(Task requirements) An exact copy of the entries is required, excluding any pictures.

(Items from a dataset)
•••

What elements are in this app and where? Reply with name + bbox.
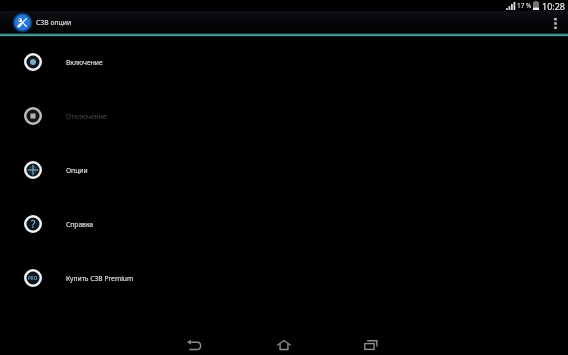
button[interactable]: Отключение [0, 89, 568, 143]
staticText: Справка [66, 220, 94, 229]
staticText: Отключение [66, 112, 107, 121]
button[interactable]: Home [268, 329, 300, 355]
staticText: Купить СЗВ Premium [66, 274, 134, 283]
staticText: Опции [66, 166, 88, 175]
staticText: СЗВ опции [36, 18, 72, 27]
button[interactable]: ? [0, 197, 568, 251]
staticText: 10:28 [542, 0, 566, 11]
button[interactable]: Recents [355, 329, 387, 355]
button[interactable]: Back [178, 329, 210, 355]
staticText: 17 % [517, 1, 532, 10]
staticText: ? [31, 217, 36, 231]
staticText: Включение [66, 58, 103, 67]
button[interactable]: Опции [0, 143, 568, 197]
button[interactable]: More options [543, 11, 567, 34]
button[interactable]: PRO [0, 251, 568, 305]
button[interactable]: Включение [0, 35, 568, 89]
staticText: PRO [28, 275, 38, 281]
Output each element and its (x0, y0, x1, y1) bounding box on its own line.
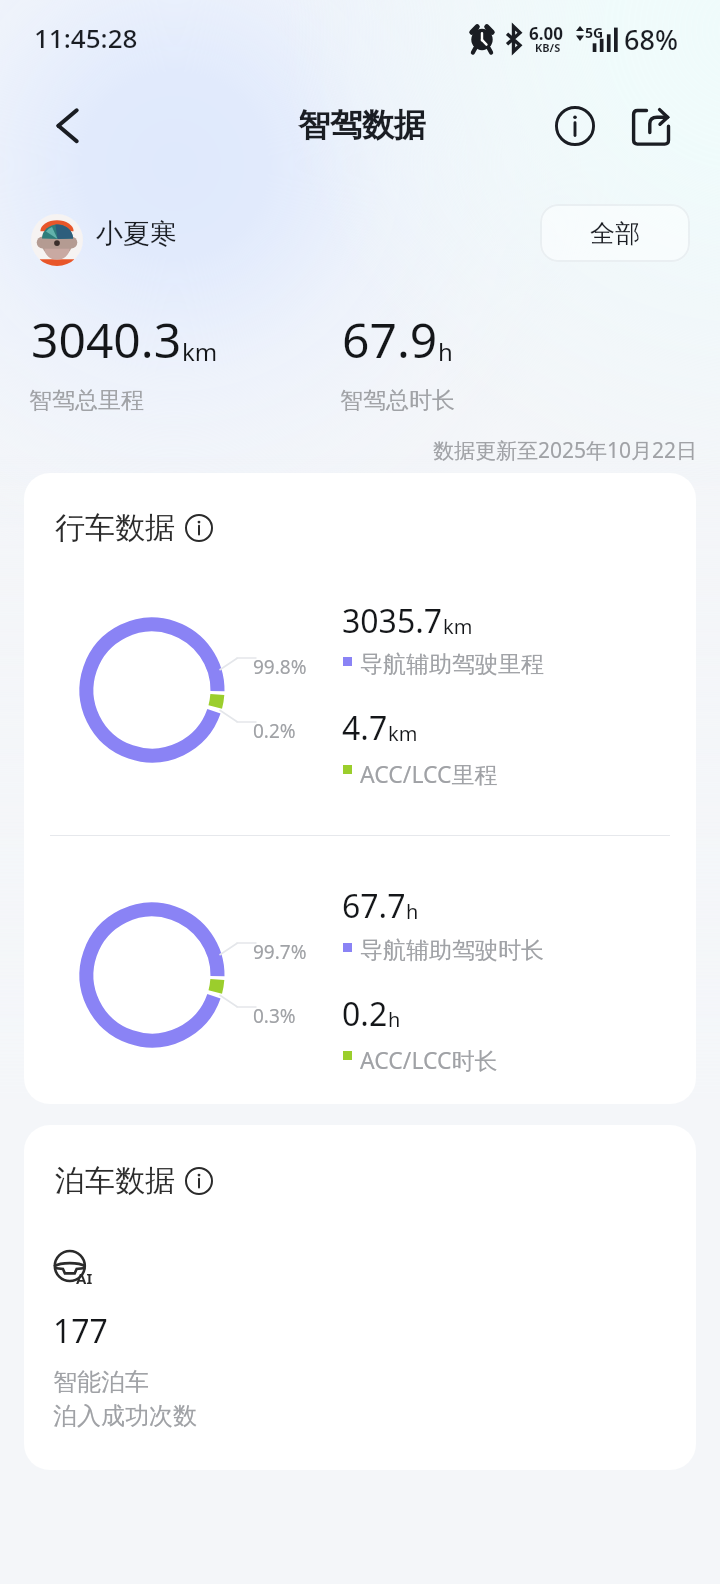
staticText: h (438, 335, 453, 368)
staticText: 0.2% (253, 718, 296, 744)
button[interactable]: Share (626, 102, 674, 150)
staticText: KB/S (535, 40, 561, 55)
staticText: 67.9 (342, 307, 438, 372)
staticText: h (388, 1006, 401, 1033)
staticText: 数据更新至2025年10月22日 (0, 436, 697, 465)
staticText: 6.00 (529, 22, 563, 45)
staticText: AI (76, 1268, 93, 1288)
staticText: 行车数据 (55, 509, 175, 547)
staticText: 3040.3 (31, 307, 182, 372)
staticText: h (406, 898, 419, 925)
button[interactable]: Back (40, 102, 90, 152)
staticText: 导航辅助驾驶里程 (360, 650, 544, 679)
staticText: 3035.7 (342, 599, 443, 643)
staticText: 智驾总里程 (29, 386, 144, 415)
staticText: 4.7 (342, 706, 388, 750)
staticText: km (388, 720, 418, 747)
staticText: 5G (585, 23, 604, 42)
staticText: 泊入成功次数 (53, 1401, 197, 1431)
staticText: 177 (53, 1309, 108, 1353)
staticText: 0.3% (253, 1003, 296, 1029)
staticText: 0.2 (342, 992, 388, 1036)
staticText: ACC/LCC时长 (360, 1044, 498, 1075)
staticText: 导航辅助驾驶时长 (360, 936, 544, 965)
staticText: 泊车数据 (55, 1162, 175, 1200)
staticText: 智能泊车 (53, 1367, 149, 1397)
staticText: 67.7 (342, 884, 406, 928)
staticText: 智驾总时长 (340, 386, 455, 415)
button[interactable]: Info (183, 512, 215, 544)
staticText: 智驾数据 (298, 105, 426, 145)
staticText: 小夏寒 (96, 217, 177, 251)
staticText: 99.7% (253, 939, 307, 965)
staticText: 11:45:28 (34, 20, 138, 55)
staticText: 全部 (590, 218, 640, 249)
button[interactable]: 全部 (540, 204, 690, 262)
button[interactable]: Info (183, 1165, 215, 1197)
staticText: km (182, 335, 218, 368)
staticText: ACC/LCC里程 (360, 758, 498, 789)
staticText: km (443, 613, 473, 640)
staticText: 68% (624, 21, 678, 58)
staticText: 99.8% (253, 654, 307, 680)
button[interactable]: Info (551, 102, 599, 150)
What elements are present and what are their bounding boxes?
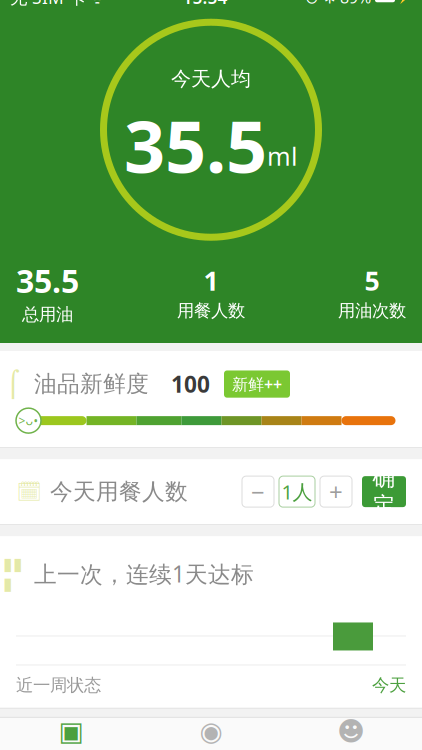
- staticText: 1: [204, 263, 218, 298]
- staticText: 1人: [282, 478, 312, 505]
- staticText: ▣: [58, 716, 84, 746]
- staticText: 用油次数: [338, 300, 406, 322]
- staticText: 今天人均: [171, 67, 251, 91]
- staticText: ⌠: [6, 370, 20, 398]
- staticText: ☻: [337, 716, 365, 746]
- staticText: 35.5: [124, 97, 267, 193]
- staticText: 今天: [372, 674, 406, 696]
- staticText: 15:54: [182, 0, 228, 9]
- staticText: 无 SIM 卡: [10, 0, 86, 9]
- staticText: 油品新鲜度: [34, 370, 149, 398]
- button[interactable]: 确定: [362, 476, 406, 507]
- staticText: ⊙ ∗ 89%: [305, 0, 371, 8]
- staticText: −: [251, 476, 265, 508]
- staticText: ml: [267, 139, 298, 173]
- staticText: 总用油: [22, 304, 73, 325]
- staticText: 新鲜++: [232, 374, 282, 395]
- staticText: 35.5: [16, 259, 79, 302]
- button[interactable]: ▣: [1, 718, 141, 750]
- staticText: 用餐人数: [177, 300, 245, 322]
- staticText: ▮▮▮: [3, 554, 23, 593]
- staticText: 🗓: [16, 480, 42, 503]
- button[interactable]: ☻: [281, 718, 421, 750]
- staticText: 100: [171, 369, 210, 399]
- staticText: >ᴗ•: [18, 413, 38, 429]
- staticText: ⚡: [397, 0, 412, 4]
- staticText: 5: [364, 263, 380, 298]
- staticText: 确定: [372, 464, 396, 520]
- staticText: ◉: [200, 716, 222, 746]
- staticText: 上一次，连续1天达标: [34, 559, 254, 589]
- button[interactable]: ◉: [141, 718, 281, 750]
- staticText: ᯤ: [86, 0, 105, 8]
- button[interactable]: 新鲜++: [224, 370, 290, 398]
- staticText: 今天用餐人数: [50, 478, 188, 506]
- button[interactable]: 减少人数: [242, 476, 274, 507]
- button[interactable]: 增加人数: [320, 476, 352, 507]
- staticText: +: [329, 476, 343, 508]
- staticText: 近一周状态: [16, 674, 101, 696]
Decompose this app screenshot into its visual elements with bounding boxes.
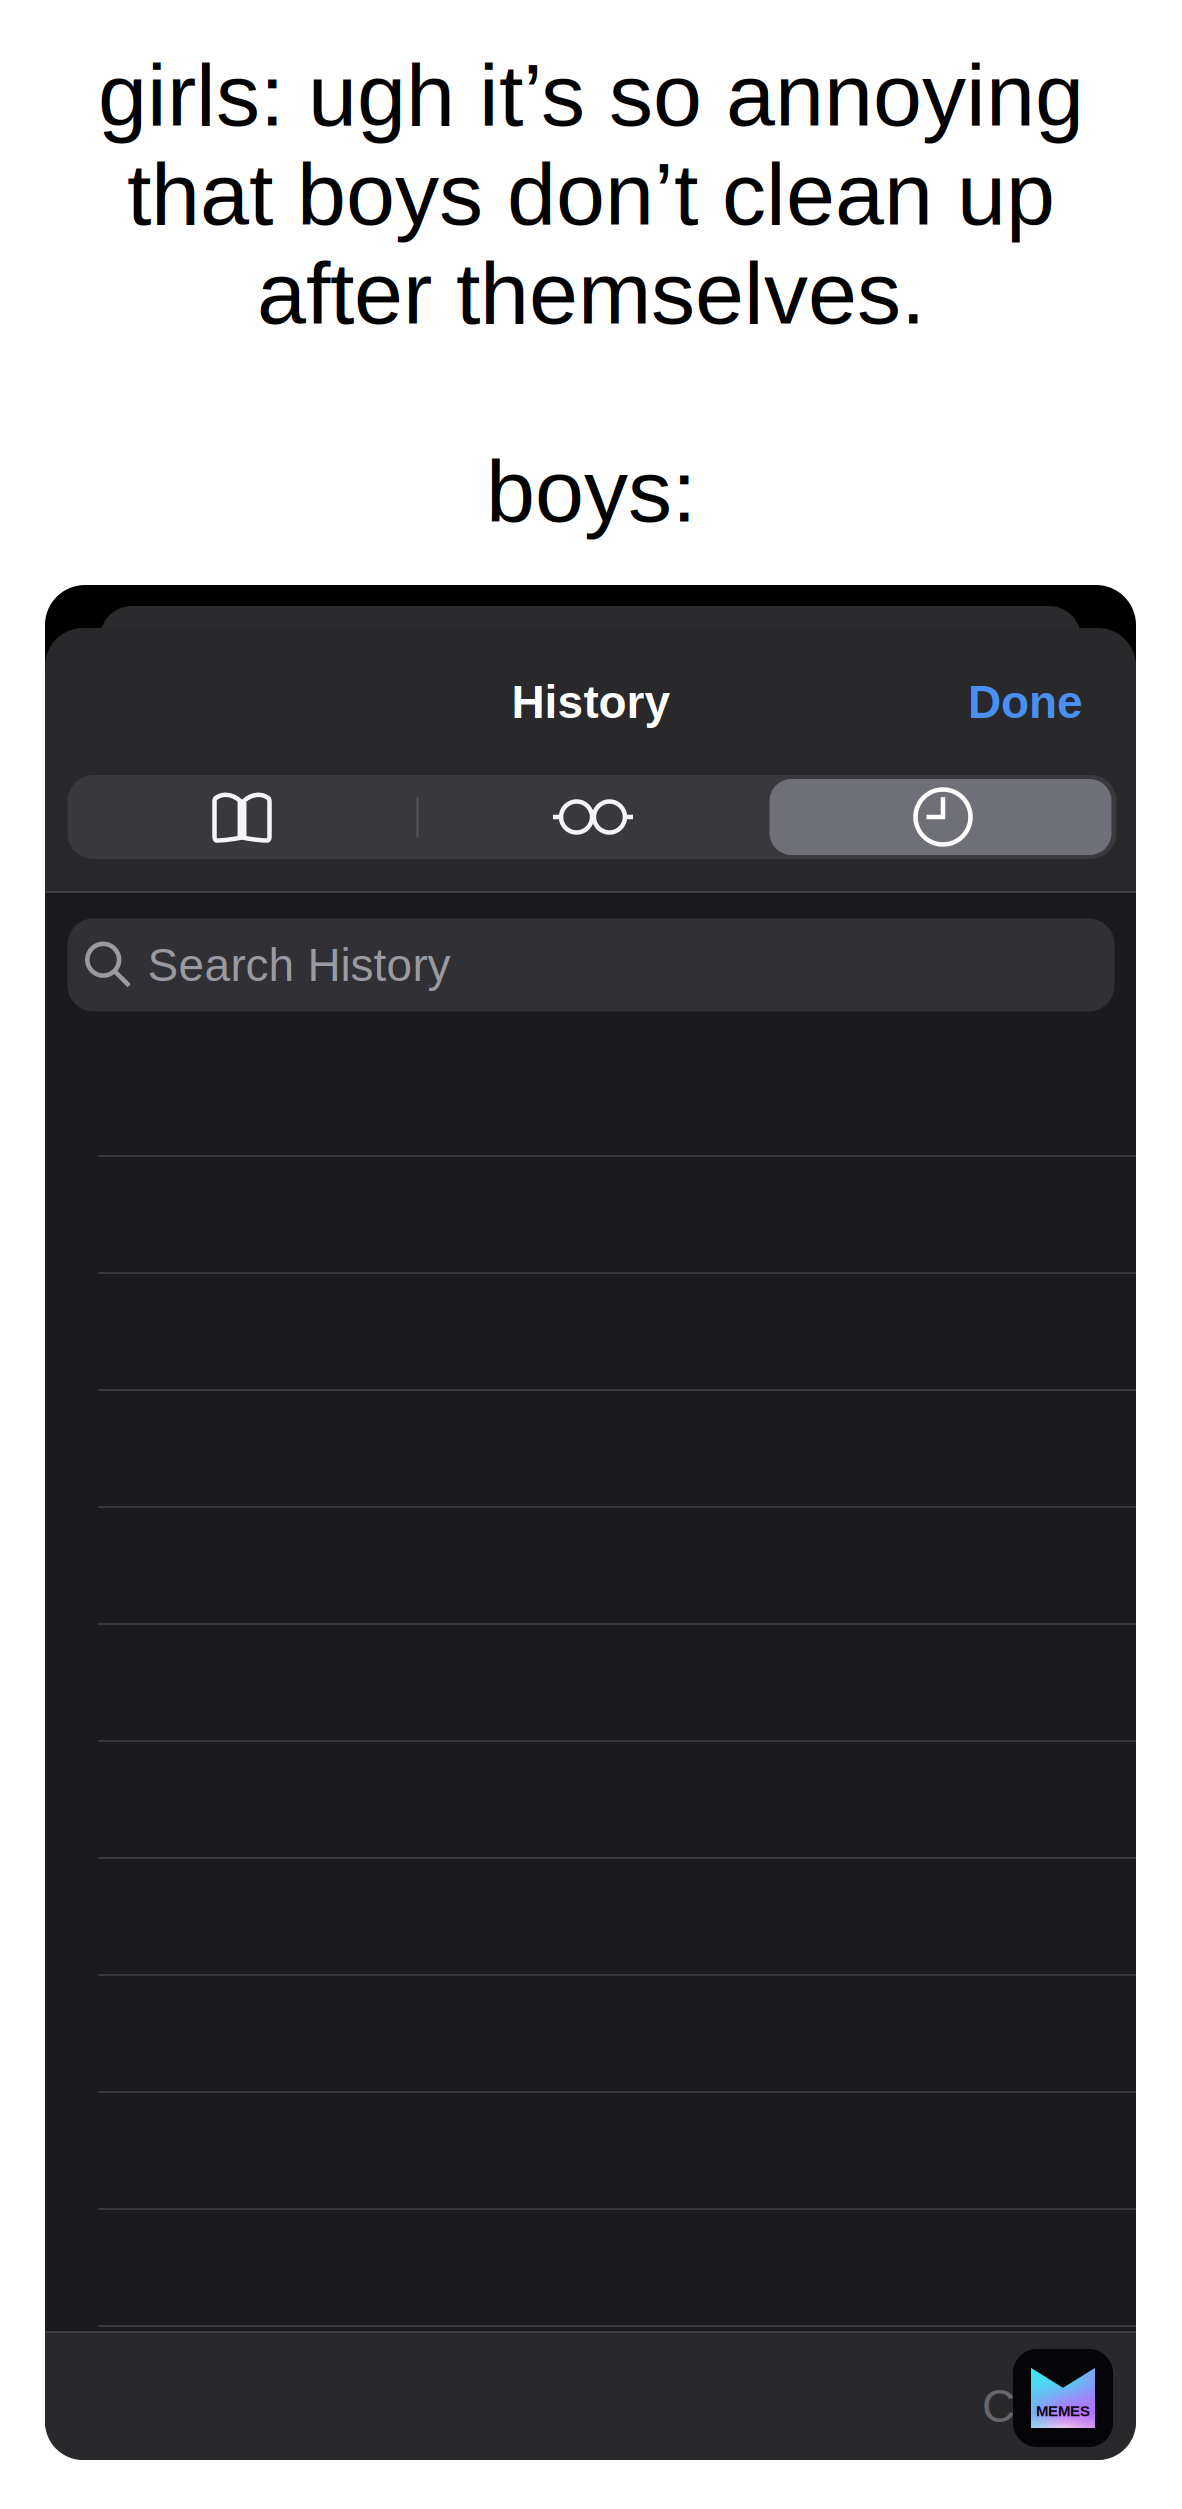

•••

(Answer box)
What elements are in this app and where? Reply with name + bbox.
button[interactable]: Отключение [0, 89, 568, 143]
staticText: Справка [66, 220, 94, 229]
staticText: Отключение [66, 112, 107, 121]
button[interactable]: Home [268, 329, 300, 355]
staticText: Купить СЗВ Premium [66, 274, 134, 283]
staticText: Опции [66, 166, 88, 175]
staticText: СЗВ опции [36, 18, 72, 27]
button[interactable]: ? [0, 197, 568, 251]
staticText: 10:28 [542, 0, 566, 11]
button[interactable]: Recents [355, 329, 387, 355]
button[interactable]: Back [178, 329, 210, 355]
staticText: 17 % [517, 1, 532, 10]
staticText: ? [31, 217, 36, 231]
staticText: Включение [66, 58, 103, 67]
button[interactable]: Опции [0, 143, 568, 197]
button[interactable]: More options [543, 11, 567, 34]
button[interactable]: PRO [0, 251, 568, 305]
button[interactable]: Включение [0, 35, 568, 89]
staticText: PRO [28, 275, 38, 281]
Output each element and its (x0, y0, x1, y1) bounding box on its own line.
staticText: h (438, 335, 453, 368)
staticText: 0.2% (253, 718, 296, 744)
button[interactable]: Share (626, 102, 674, 150)
staticText: KB/S (535, 40, 561, 55)
staticText: 67.9 (342, 307, 438, 372)
staticText: h (388, 1006, 401, 1033)
staticText: 数据更新至2025年10月22日 (0, 436, 697, 465)
staticText: 6.00 (529, 22, 563, 45)
staticText: AI (76, 1268, 93, 1288)
staticText: 行车数据 (55, 509, 175, 547)
staticText: 3040.3 (31, 307, 182, 372)
staticText: h (406, 898, 419, 925)
button[interactable]: Back (40, 102, 90, 152)
staticText: 导航辅助驾驶里程 (360, 650, 544, 679)
staticText: 3035.7 (342, 599, 443, 643)
staticText: 智驾总里程 (29, 386, 144, 415)
staticText: 4.7 (342, 706, 388, 750)
staticText: km (388, 720, 418, 747)
staticText: 5G (585, 23, 604, 42)
staticText: 泊入成功次数 (53, 1401, 197, 1431)
staticText: 177 (53, 1309, 108, 1353)
staticText: 0.3% (253, 1003, 296, 1029)
staticText: 0.2 (342, 992, 388, 1036)
staticText: ACC/LCC时长 (360, 1044, 498, 1075)
staticText: 导航辅助驾驶时长 (360, 936, 544, 965)
staticText: 泊车数据 (55, 1162, 175, 1200)
staticText: 智能泊车 (53, 1367, 149, 1397)
staticText: 67.7 (342, 884, 406, 928)
staticText: 智驾总时长 (340, 386, 455, 415)
button[interactable]: Info (183, 512, 215, 544)
staticText: 智驾数据 (298, 105, 426, 145)
staticText: 小夏寒 (96, 217, 177, 251)
staticText: 99.7% (253, 939, 307, 965)
staticText: 11:45:28 (34, 20, 138, 55)
staticText: 全部 (590, 218, 640, 249)
button[interactable]: 全部 (540, 204, 690, 262)
button[interactable]: Info (183, 1165, 215, 1197)
staticText: km (182, 335, 218, 368)
staticText: ACC/LCC里程 (360, 758, 498, 789)
staticText: km (443, 613, 473, 640)
staticText: 68% (624, 21, 678, 58)
staticText: 99.8% (253, 654, 307, 680)
button[interactable]: Info (551, 102, 599, 150)
What elements are present and what are their bounding boxes?
- staticText: 1: [204, 263, 218, 298]
- staticText: 1人: [282, 478, 312, 505]
- staticText: ▣: [58, 716, 84, 746]
- staticText: 用油次数: [338, 300, 406, 322]
- staticText: 今天人均: [171, 67, 251, 91]
- staticText: ⌠: [6, 370, 20, 398]
- staticText: ☻: [337, 716, 365, 746]
- staticText: 35.5: [124, 97, 267, 193]
- staticText: 今天: [372, 674, 406, 696]
- staticText: 15:54: [182, 0, 228, 9]
- staticText: 无 SIM 卡: [10, 0, 86, 9]
- staticText: 油品新鲜度: [34, 370, 149, 398]
- button[interactable]: 确定: [362, 476, 406, 507]
- staticText: ⊙ ∗ 89%: [305, 0, 371, 8]
- staticText: −: [251, 476, 265, 508]
- staticText: ml: [267, 139, 298, 173]
- staticText: 总用油: [22, 304, 73, 325]
- staticText: 新鲜++: [232, 374, 282, 395]
- staticText: 35.5: [16, 259, 79, 302]
- button[interactable]: ▣: [1, 718, 141, 750]
- staticText: 用餐人数: [177, 300, 245, 322]
- staticText: ▮▮▮: [3, 554, 23, 593]
- staticText: 🗓: [16, 480, 42, 503]
- button[interactable]: ☻: [281, 718, 421, 750]
- staticText: 100: [171, 369, 210, 399]
- staticText: >ᴗ•: [18, 413, 38, 429]
- staticText: ⚡: [397, 0, 412, 4]
- staticText: 5: [364, 263, 380, 298]
- staticText: 确定: [372, 464, 396, 520]
- staticText: ◉: [200, 716, 222, 746]
- staticText: 上一次，连续1天达标: [34, 559, 254, 589]
- button[interactable]: ◉: [141, 718, 281, 750]
- staticText: ᯤ: [86, 0, 105, 8]
- button[interactable]: 新鲜++: [224, 370, 290, 398]
- staticText: 今天用餐人数: [50, 478, 188, 506]
- button[interactable]: 减少人数: [242, 476, 274, 507]
- button[interactable]: 增加人数: [320, 476, 352, 507]
- staticText: +: [329, 476, 343, 508]
- staticText: 近一周状态: [16, 674, 101, 696]
Decompose this app screenshot into its visual elements with bounding boxes.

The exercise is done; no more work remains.